### Exercise aim
For this exercise, copy each line of the records that contains the word "COOP".

[Entries provided Boundary: Start]

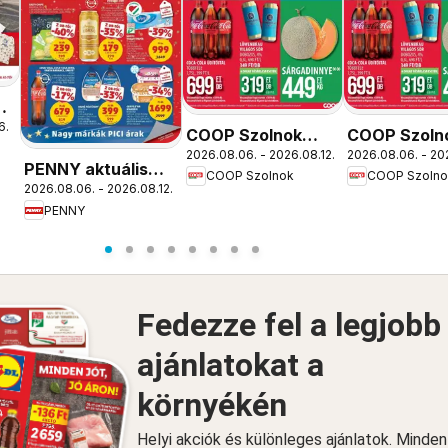
ós
6.
COOP Szolnok
COOP Szoln
2026.08.06. - 2026.08.12.
2026.08.06. - 20
akciós újság
akciós újság
PENNY aktuális
COOP Szolnok
COOP Szolno
Szolnok
Debrecen
2026.08.06. - 2026.08.12.
akciós újság
PENNY
Fedezze fel a legjobb
ajánlatokat a
környékén
Helyi akciók és különleges ajánlatok. Minde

[Entries provided Boundary: End]

### Exercise response
COOP Szolnok
COOP Szoln
COOP Szolnok
COOP Szolno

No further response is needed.